The rooms she passed through taunted her. Genuine Old Earth chandeliers bounced blinding rainbows and sun-bright flares from golden fittings and over-saturated furnishings. Opulent fabrics adorned the furniture that kept getting in her way. Expensive in the casual way the wealthy didn’t even notice. Faces on walls leered at her from portraits in gilt frames. She emptied her last pistol into one before she realised it was a full-body life-sized portrait.

Finally, the mental map she’d been following — the map she and Mawiri had built up — lead her to the study door, the inner sanctum. The end of her mission.

Job done… almost.

She fell against it and it opened silently, miraculously. Denica staggered through and collapsed to her knees, fighting to hold on to the strands of purpose.

“Well. I’m actually a little disappointed.”

Denica shook her head and tried to focus. She was on the floor somehow, kneeling. Her vision cleared. Pator Oliviana Castillo sat behind her desk, the centre of a vast cathedral of wealth and style. A counterpoint to the gaudy opulence of the residence outside, the study was a place of pure business. The desk was a modern affair, all edges and black volcanic glass. The rest of the room kept dancing in and out of focus so she concentrated on her target.

“I thought I’d need all of these extra guards, you see.” Castillo said.

Denica realised there were several — many — guards lining the expansive room.
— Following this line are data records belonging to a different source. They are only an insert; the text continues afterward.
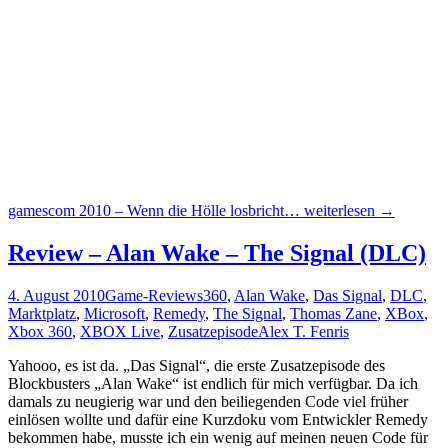
gamescom 2010 – Wenn die Hölle losbricht…
weiterlesen
→
Review – Alan Wake – The Signal (DLC)
4. August 2010
Game-Reviews
360
,
Alan Wake
,
Das Signal
,
DLC
,
Marktplatz
,
Microsoft
,
Remedy
,
The Signal
,
Thomas Zane
,
XBox
,
Xbox 360
,
XBOX Live
,
Zusatzepisode
Alex T. Fenris
Yahooo, es ist da. „Das Signal“, die erste Zusatzepisode des
Blockbusters „Alan Wake“ ist endlich für mich verfügbar. Da ich
damals zu neugierig war und den beiliegenden Code viel früher
einlösen wollte und dafür eine Kurzdoku vom Entwickler Remedy
bekommen habe, musste ich ein wenig auf meinen neuen Code für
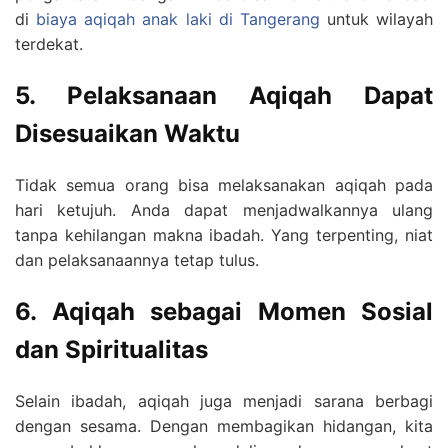
di
biaya aqiqah anak laki di Tangerang
untuk wilayah
terdekat.
5. Pelaksanaan Aqiqah Dapat
Disesuaikan Waktu
Tidak semua orang bisa melaksanakan aqiqah pada
hari ketujuh. Anda dapat menjadwalkannya ulang
tanpa kehilangan makna ibadah. Yang terpenting, niat
dan pelaksanaannya tetap tulus.
6. Aqiqah sebagai Momen Sosial
dan Spiritualitas
Selain ibadah, aqiqah juga menjadi sarana berbagi
dengan sesama. Dengan membagikan hidangan, kita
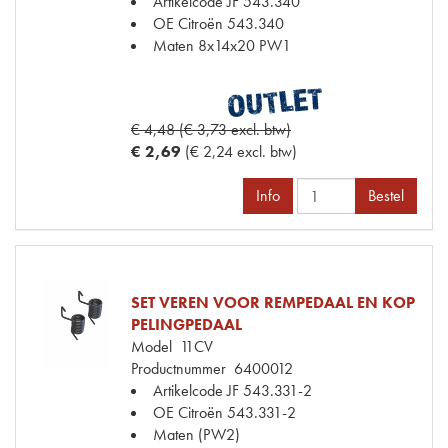
Artikelcode JF
543.340
OE Citroën
543.340
Maten
8x14x20 PW1
€ 4,48 (€ 3,73 excl. btw)
€ 2,69
(€ 2,24 excl. btw)
Info
Bestel
SET VEREN VOOR REMPEDAAL EN KOP
PELINGPEDAAL
Model
11CV
Productnummer
6400012
Artikelcode JF
543.331-2
OE Citroën
543.331-2
Maten
(PW2)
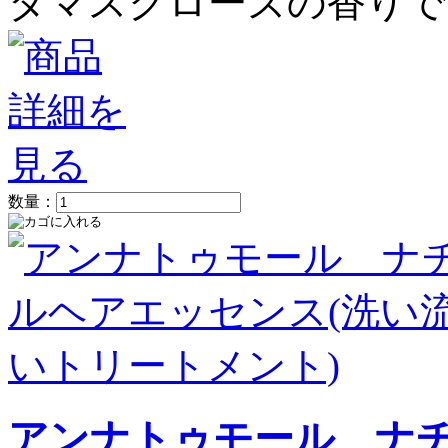
ダマスクローズの香りで
数量：
アンナトゥモール ナチ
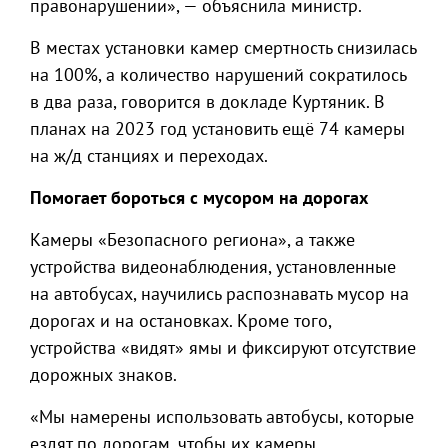
правонарушении», — объяснила министр.
В местах установки камер смертность снизилась
на 100%, а количество нарушений сократилось
в два раза, говорится в докладе Куртяник. В
планах на 2023 год установить ещё 74 камеры
на ж/д станциях и переходах.
Помогает бороться с мусором на дорогах
Камеры «Безопасного региона», а также
устройства видеонаблюдения, установленные
на автобусах, научились распознавать мусор на
дорогах и на остановках. Кроме того,
устройства «видят» ямы и фиксируют отсутствие
дорожных знаков.
«Мы намерены использовать автобусы, которые
ездят по дорогам, чтобы их камеры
Their weapons were all trained on her.

“I was curious, naturally. We’re always hearing about how skilled Monitors are. You people are practically a bedtime story.” Castillo paused. Something glinted; she was taking a sip from a delicate silver teacup, taking her time. Savouring it.
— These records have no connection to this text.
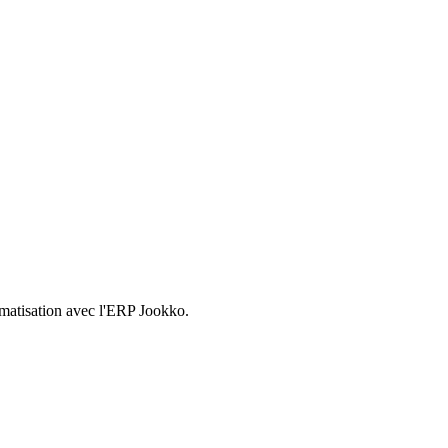
omatisation avec l'ERP Jookko.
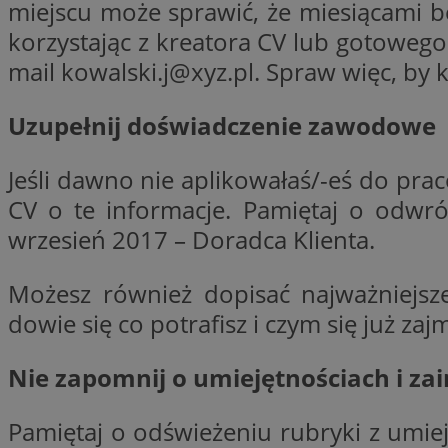
miejscu może sprawić, że miesiącami b
__Secure-YNID
korzystając z kreatora CV lub gotowe
openstat_lm6n8g2
mail
kowalski.j@xyz.pl
. Spraw więc, by 
VISITOR_INFO1_LIV
Uzupełnij doświadczenie zawodowe
__gads
openstat_nuz7z3c
Jeśli dawno nie aplikowałaś/-eś do pr
CV o te informacje. Pamiętaj o odwró
test_cookie
wrzesień 2017 – Doradca Klienta.
_clsk
IDE
Możesz również dopisać najważniejsz
dowie się co potrafisz i czym się już za
_fbp
Nie zapomnij o umiejętnościach i za
openstat_xuklp24x
__Secure-
ROLLOUT_TOKEN
Pamiętaj o odświeżeniu rubryki z umiej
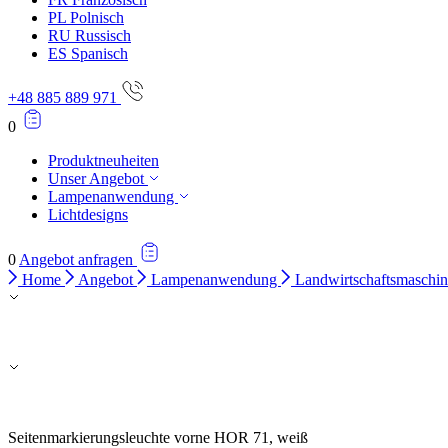
PL
Polnisch
RU
Russisch
ES
Spanisch
+48 885 889 971
0
Produktneuheiten
Unser Angebot
Lampenanwendung
Lichtdesigns
0
Angebot anfragen
Home
Angebot
Lampenanwendung
Landwirtschaftsmasch
Seitenmarkierungsleuchte vorne HOR 71, weiß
“…So when I realised you were — how do I put it? — here to kill me, I began to watch you more closely. I must say, you played a very long game. Bravo. Five years! I am genuinely impressed at that part.”

Denica felt as though the floor was tilting backwards. Red-tinged blackness closed in from the edges of reality. The Pator’s voice seemed to be far off. She felt a sudden breath of cold air pass over her. Her thoughts cleared, as the last gasp of the medicines in her armour protected her from a total blackout. The pain in her… everything… started receding. Vision began to snap back, gravity reasserted itself. She realised with a cold shiver she was no longer wearing the mask. Her hands reflexively went up to her face and came away bloodied, left hand tingling with pins and needles.

Castillo smiled. Denica knew that smile; it was the smile reserved for when a rival company was bested. The old businesswoman gestured sharply and a gorilla limped towards her desk. It was covered in drying blood and had spray-bandages over large portions of its singed body. It held her mask in its large hand. Something in Denica twisted; a sense of loss more profound than anything she’d experienced before brought a lump into her throat.

Castillo took the mask. It was missing an ear and split almost in two, the white and red chroma coating dulled, scratched and tarnished. 

“This? I’ve heard you each wear one. It’s important, isn’t it? Heritage. I respect that.” She carefully placed it on her desk, almost reverently. “Denica Tarne — I assume that’s not actually your name, but it’ll do, won’t it? — Tarne, despite…” she gestured with the teacup at the kneeling Monitor. “…This, I actually think you’re very skilled. You did well as an intern. I didn’t interfere, you did that yourself. You’ve earned a position here, under me. Even now, after all this, you can still have that job.” The Pator took another sip of tea and carefully placed the cup back in the saucer with a final clink. Punctuation made real.

“Something new is on the horizon, and I need resources for what’s coming. You’re smart, capable, ruthless. I like that. Just say yes, and you’re in. Simple as that. All is forgiven.” She spread her hands; a timeless, open gesture. No tricks.

Denica blinked slowly. She swayed and fell forward, catching herself on her hands. She hoped it was convincing enough; it was mostly real, after all. She used the distraction to trigger the final bracelet. Hot clarity thundered into her blood.